While the "business conflict" here is interesting and realistic in light of what we know about Rarity and Applejack, the accompanying humor is... problematic. In their attempt to bring out the differences between the characters and exploit them in a funny fashion, I believe that C&P indulged in some unnecessary oversimplification... not quite as bad as "Flanderization," but of the same general variety. The more extreme example of this is Rarity being cast as a guidebook-toting "overenthusiastic tourist" who goes into raptures over roadside features like "the largest ball of yarn in Equestria." I can sort of see what C&P were attempting to latch onto here. Because of her intense interest in aesthetics, Rarity often does become mercurial and overenthusiastic about minutiae. The question is, which minutiae are we talking about? Rarity being excited about visiting star-filled "Applewood" is one thing; Rarity acting like Goofy on the road trip in A Goofy Movie is quite another. AJ slams this version of Rarity as "an unprofessional fluffhead," and I have to agree. (Interestingly, I've read a MLP:FIM fanfic
about a similarly "long and strange trip" through the Equestrian interior in which Rarity played the [comparatively] "straight," impatient role and Pinkie Pie played the giddy traveler. That dual characterization makes much more sense, I think.)

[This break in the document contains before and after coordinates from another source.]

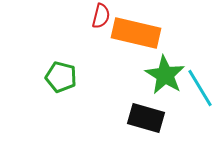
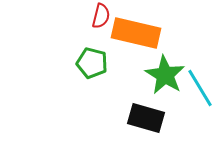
green pentagon: moved 31 px right, 14 px up
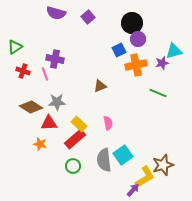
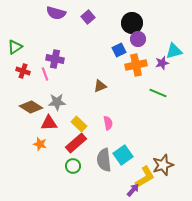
red rectangle: moved 1 px right, 4 px down
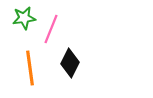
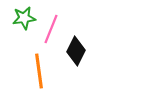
black diamond: moved 6 px right, 12 px up
orange line: moved 9 px right, 3 px down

Applejack herself doesn't get off scot-free, largely because her typical simplicity of approach is itself simplified to something approaching the point of absurdity. Her "business plan" turns out to read: "Sell apples." Come on, Katie and Andy, she's not THAT stupid. Sweet Apple Acres is a thriving business and has been for some time. You really don't think that AJ would have picked up a more sophisticated understanding of operating a family farm by now? Even if one posits that Granny Smith and Big Macintosh play a more active role in farm affairs than it might seem at first glance, Applejack should certainly be one of the biggest, if not THE biggest, movers and shakers when it comes to running the place.
FF #8 is still a lot of fun to read, as one might readily expect when Cook and Price are involved. We get C&P's usual complement of background "in-jokes" and movie references and some imaginative visuals (e.g., the last panel being made up of a series of touristy snapshots, each of which summarizes a small portion of what has gone before in the narrative). We also get a clever foreshadowing of an upcoming adventure in the MLP regular series when a group of literal "Cattle Rustlers" disrupt the mares' stagecoach trip. I can't rank this as one of the dynamic duo's best efforts, however, because of the previously-mentioned character issues. I hope that the upcoming re-do's will have slightly better luck.